Collected data entries
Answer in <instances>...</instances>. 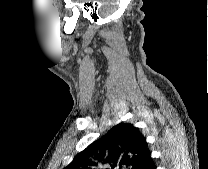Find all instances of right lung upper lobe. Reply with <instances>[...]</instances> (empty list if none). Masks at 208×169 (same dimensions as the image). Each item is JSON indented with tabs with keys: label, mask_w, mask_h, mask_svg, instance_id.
Segmentation results:
<instances>
[{
	"label": "right lung upper lobe",
	"mask_w": 208,
	"mask_h": 169,
	"mask_svg": "<svg viewBox=\"0 0 208 169\" xmlns=\"http://www.w3.org/2000/svg\"><path fill=\"white\" fill-rule=\"evenodd\" d=\"M150 159L151 152L139 129L120 123L77 154L64 169H142Z\"/></svg>",
	"instance_id": "right-lung-upper-lobe-1"
}]
</instances>
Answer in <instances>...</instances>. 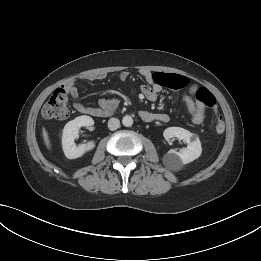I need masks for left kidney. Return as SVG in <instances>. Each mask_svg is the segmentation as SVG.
Masks as SVG:
<instances>
[{"instance_id": "left-kidney-1", "label": "left kidney", "mask_w": 261, "mask_h": 261, "mask_svg": "<svg viewBox=\"0 0 261 261\" xmlns=\"http://www.w3.org/2000/svg\"><path fill=\"white\" fill-rule=\"evenodd\" d=\"M163 136L167 141L176 137L187 143V147L181 149L180 152L169 150L165 154L164 161L169 167L176 168L181 164H188L200 157L202 147L197 135L180 127H168L164 130Z\"/></svg>"}]
</instances>
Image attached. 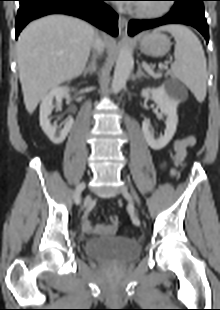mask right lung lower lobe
Segmentation results:
<instances>
[{"label": "right lung lower lobe", "mask_w": 220, "mask_h": 310, "mask_svg": "<svg viewBox=\"0 0 220 310\" xmlns=\"http://www.w3.org/2000/svg\"><path fill=\"white\" fill-rule=\"evenodd\" d=\"M16 18V38L22 29L39 17L61 13L82 18L112 36L118 34L117 14L105 0H19Z\"/></svg>", "instance_id": "1"}]
</instances>
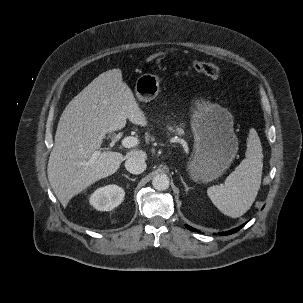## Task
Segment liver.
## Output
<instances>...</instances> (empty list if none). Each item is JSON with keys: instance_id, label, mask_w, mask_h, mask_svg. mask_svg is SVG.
Wrapping results in <instances>:
<instances>
[{"instance_id": "obj_1", "label": "liver", "mask_w": 303, "mask_h": 303, "mask_svg": "<svg viewBox=\"0 0 303 303\" xmlns=\"http://www.w3.org/2000/svg\"><path fill=\"white\" fill-rule=\"evenodd\" d=\"M147 126V119L119 68L103 72L64 109L48 161V180L60 203L69 201L96 181L114 174L124 160L146 159L141 150L119 152L99 149L106 134L121 130L126 121ZM96 151L100 155L90 161Z\"/></svg>"}]
</instances>
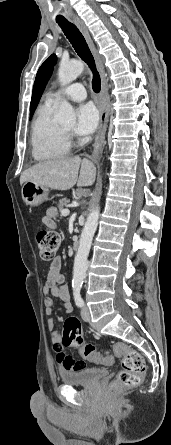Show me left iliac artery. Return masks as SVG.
Wrapping results in <instances>:
<instances>
[{"mask_svg":"<svg viewBox=\"0 0 171 445\" xmlns=\"http://www.w3.org/2000/svg\"><path fill=\"white\" fill-rule=\"evenodd\" d=\"M80 290H81L80 285L73 286V296H74L75 303L78 307H82L84 305V301L80 295Z\"/></svg>","mask_w":171,"mask_h":445,"instance_id":"1","label":"left iliac artery"}]
</instances>
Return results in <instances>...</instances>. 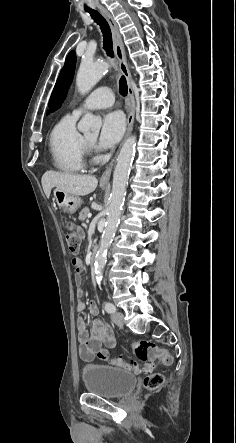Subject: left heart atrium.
Wrapping results in <instances>:
<instances>
[{
    "label": "left heart atrium",
    "mask_w": 236,
    "mask_h": 443,
    "mask_svg": "<svg viewBox=\"0 0 236 443\" xmlns=\"http://www.w3.org/2000/svg\"><path fill=\"white\" fill-rule=\"evenodd\" d=\"M125 130L124 116L119 111L105 114L102 119L97 146L107 149L114 146L122 137Z\"/></svg>",
    "instance_id": "obj_1"
}]
</instances>
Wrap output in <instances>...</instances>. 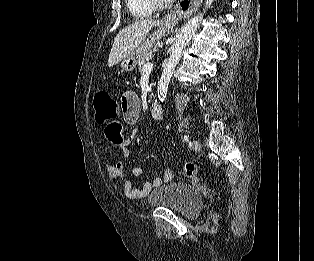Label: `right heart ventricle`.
I'll return each instance as SVG.
<instances>
[{
  "label": "right heart ventricle",
  "mask_w": 314,
  "mask_h": 261,
  "mask_svg": "<svg viewBox=\"0 0 314 261\" xmlns=\"http://www.w3.org/2000/svg\"><path fill=\"white\" fill-rule=\"evenodd\" d=\"M126 5L130 14L137 19L151 17L155 12L150 0H126Z\"/></svg>",
  "instance_id": "obj_1"
}]
</instances>
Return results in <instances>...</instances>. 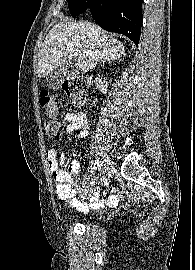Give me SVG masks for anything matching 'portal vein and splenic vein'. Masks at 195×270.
Instances as JSON below:
<instances>
[{"instance_id": "18ae733b", "label": "portal vein and splenic vein", "mask_w": 195, "mask_h": 270, "mask_svg": "<svg viewBox=\"0 0 195 270\" xmlns=\"http://www.w3.org/2000/svg\"><path fill=\"white\" fill-rule=\"evenodd\" d=\"M70 52H71V55L73 56V57H76V56H78V53L75 51V50H70Z\"/></svg>"}]
</instances>
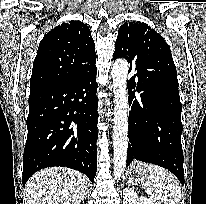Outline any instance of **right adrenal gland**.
<instances>
[{
    "label": "right adrenal gland",
    "mask_w": 206,
    "mask_h": 204,
    "mask_svg": "<svg viewBox=\"0 0 206 204\" xmlns=\"http://www.w3.org/2000/svg\"><path fill=\"white\" fill-rule=\"evenodd\" d=\"M88 194V190H87V193H86V195ZM85 199H86V196H85Z\"/></svg>",
    "instance_id": "2a0ac1e0"
}]
</instances>
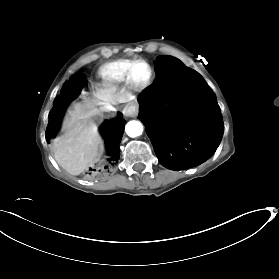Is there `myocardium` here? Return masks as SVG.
<instances>
[{"label":"myocardium","mask_w":279,"mask_h":279,"mask_svg":"<svg viewBox=\"0 0 279 279\" xmlns=\"http://www.w3.org/2000/svg\"><path fill=\"white\" fill-rule=\"evenodd\" d=\"M139 63L145 64L148 68V76L144 81H137L133 75L134 67ZM153 77H154V71H153L151 64L148 61H146L144 59H134L130 62V65L128 67L127 74H126V80H127L128 85L134 91L140 92V91L147 89L152 84Z\"/></svg>","instance_id":"1"}]
</instances>
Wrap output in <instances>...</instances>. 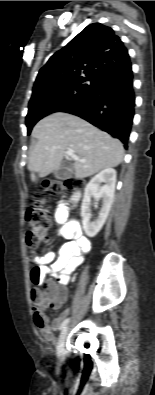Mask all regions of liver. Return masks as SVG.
Here are the masks:
<instances>
[{
  "instance_id": "6515ba94",
  "label": "liver",
  "mask_w": 155,
  "mask_h": 395,
  "mask_svg": "<svg viewBox=\"0 0 155 395\" xmlns=\"http://www.w3.org/2000/svg\"><path fill=\"white\" fill-rule=\"evenodd\" d=\"M32 136L38 140L30 153L28 169L31 180L45 177L59 169L67 151L85 162L76 161L72 172L85 178L107 168L118 166L124 157L122 143L84 119L57 112L40 120Z\"/></svg>"
}]
</instances>
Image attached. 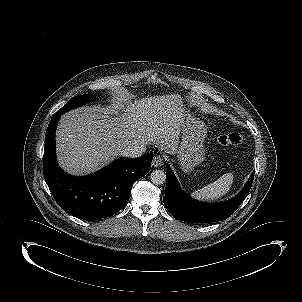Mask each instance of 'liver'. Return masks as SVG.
Instances as JSON below:
<instances>
[{
	"mask_svg": "<svg viewBox=\"0 0 302 302\" xmlns=\"http://www.w3.org/2000/svg\"><path fill=\"white\" fill-rule=\"evenodd\" d=\"M183 114L179 95L76 108L63 114L58 124L57 159L68 173L84 175L110 163L126 147L156 144L176 154Z\"/></svg>",
	"mask_w": 302,
	"mask_h": 302,
	"instance_id": "obj_1",
	"label": "liver"
}]
</instances>
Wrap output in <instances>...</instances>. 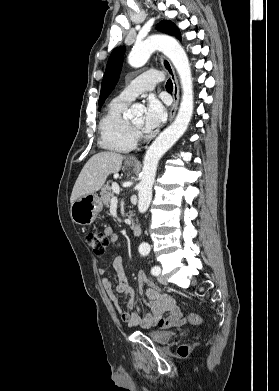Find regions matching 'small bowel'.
<instances>
[{
  "instance_id": "1",
  "label": "small bowel",
  "mask_w": 279,
  "mask_h": 391,
  "mask_svg": "<svg viewBox=\"0 0 279 391\" xmlns=\"http://www.w3.org/2000/svg\"><path fill=\"white\" fill-rule=\"evenodd\" d=\"M104 233L110 237L111 242H117V236L112 227H107ZM112 266L117 275V284L113 286L107 277L102 279V284L124 323L130 327L140 326L143 328H169L184 324L183 313L176 301L172 297L162 294L142 272L138 274V281L141 285H147L145 290L146 307L136 306L135 312L123 311L118 294L124 295L129 309L135 307V294L129 286L122 258L116 257ZM106 272L107 268L99 269L101 275Z\"/></svg>"
}]
</instances>
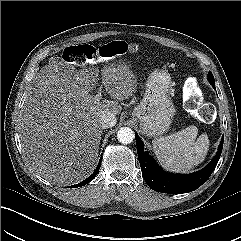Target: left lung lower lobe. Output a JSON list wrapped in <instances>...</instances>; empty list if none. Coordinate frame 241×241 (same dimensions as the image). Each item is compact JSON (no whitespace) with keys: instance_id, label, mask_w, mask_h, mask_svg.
I'll return each mask as SVG.
<instances>
[{"instance_id":"0a47b994","label":"left lung lower lobe","mask_w":241,"mask_h":241,"mask_svg":"<svg viewBox=\"0 0 241 241\" xmlns=\"http://www.w3.org/2000/svg\"><path fill=\"white\" fill-rule=\"evenodd\" d=\"M211 84L215 89V83L211 82ZM135 138L142 176L147 185L155 191L170 194L191 192L204 184L220 159L224 141L223 137L215 157L204 169L190 175H178L161 170L149 153L144 151V145L137 134Z\"/></svg>"}]
</instances>
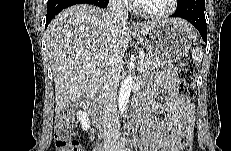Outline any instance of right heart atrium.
<instances>
[{
	"label": "right heart atrium",
	"mask_w": 231,
	"mask_h": 151,
	"mask_svg": "<svg viewBox=\"0 0 231 151\" xmlns=\"http://www.w3.org/2000/svg\"><path fill=\"white\" fill-rule=\"evenodd\" d=\"M115 4L120 8H125L127 6V1H125V0H116Z\"/></svg>",
	"instance_id": "d8ad5b80"
}]
</instances>
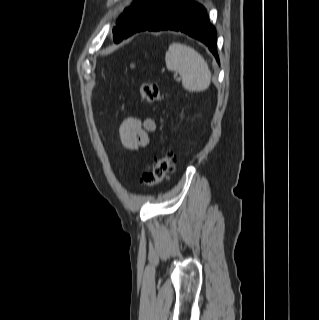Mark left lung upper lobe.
I'll return each mask as SVG.
<instances>
[{
    "label": "left lung upper lobe",
    "mask_w": 319,
    "mask_h": 320,
    "mask_svg": "<svg viewBox=\"0 0 319 320\" xmlns=\"http://www.w3.org/2000/svg\"><path fill=\"white\" fill-rule=\"evenodd\" d=\"M158 0H135L131 6L126 8L117 20L113 29V40L115 43L125 38L133 24Z\"/></svg>",
    "instance_id": "left-lung-upper-lobe-1"
}]
</instances>
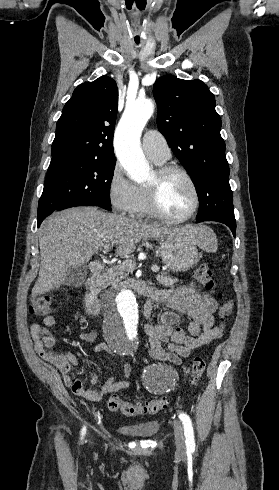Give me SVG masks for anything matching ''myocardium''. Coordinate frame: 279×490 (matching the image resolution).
Instances as JSON below:
<instances>
[{
  "instance_id": "f54148a6",
  "label": "myocardium",
  "mask_w": 279,
  "mask_h": 490,
  "mask_svg": "<svg viewBox=\"0 0 279 490\" xmlns=\"http://www.w3.org/2000/svg\"><path fill=\"white\" fill-rule=\"evenodd\" d=\"M156 173H157V179L153 183L148 184V186H147L149 209H150L151 214L154 215L155 217H157V218H159L165 222H169V223H182V222L189 220L191 217H193L195 215V213L197 212L199 206H200L201 195H200L199 187H198L195 179L193 178V176L189 173V171L180 165L166 164V165L160 166L156 170ZM173 173L182 175L189 182V184L193 190V193H194V202H193L191 209L188 211L187 214H185L184 216H181V217H173V216L168 215L163 210V208L160 204V199H159L160 187H161L162 180L166 176L173 174Z\"/></svg>"
}]
</instances>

### WHAT YOU ARE ASKED TO DO
Your copy should hold exactly the lines from the one with "Outline any instance of right heart atrium." through the final line of the records, both ends included, and no pictures.

### ANSWER TO THIS PROBLEM
Outline any instance of right heart atrium.
<instances>
[{
	"label": "right heart atrium",
	"mask_w": 231,
	"mask_h": 151,
	"mask_svg": "<svg viewBox=\"0 0 231 151\" xmlns=\"http://www.w3.org/2000/svg\"><path fill=\"white\" fill-rule=\"evenodd\" d=\"M115 4L120 8H125L127 6V1H125V0H116Z\"/></svg>",
	"instance_id": "d8ad5b80"
}]
</instances>
Mark left lung upper lobe.
I'll return each mask as SVG.
<instances>
[{
    "label": "left lung upper lobe",
    "mask_w": 319,
    "mask_h": 320,
    "mask_svg": "<svg viewBox=\"0 0 319 320\" xmlns=\"http://www.w3.org/2000/svg\"><path fill=\"white\" fill-rule=\"evenodd\" d=\"M158 0H135L131 6L126 8L117 20L113 29V40L115 43L125 38L133 24Z\"/></svg>",
    "instance_id": "left-lung-upper-lobe-1"
}]
</instances>
Give me SVG masks for anything matching ''myocardium''. Coordinate frame: 279×490 (matching the image resolution).
Instances as JSON below:
<instances>
[{
  "instance_id": "f54148a6",
  "label": "myocardium",
  "mask_w": 279,
  "mask_h": 490,
  "mask_svg": "<svg viewBox=\"0 0 279 490\" xmlns=\"http://www.w3.org/2000/svg\"><path fill=\"white\" fill-rule=\"evenodd\" d=\"M156 173H157V179L153 183L148 184V186H147L149 209H150L151 214L154 215L155 217H157V218H159L165 222H169V223H182V222L189 220L191 217H193L195 215V213L197 212L199 206H200L201 195H200L199 187H198L195 179L193 178V176L189 173V171L180 165L166 164V165L160 166L156 170ZM173 173L182 175L189 182V184L193 190V193H194V202H193L191 209L188 211L187 214H185L184 216H181V217H173V216L168 215L163 210V208L160 204V199H159L160 187H161L162 180L166 176L173 174Z\"/></svg>"
}]
</instances>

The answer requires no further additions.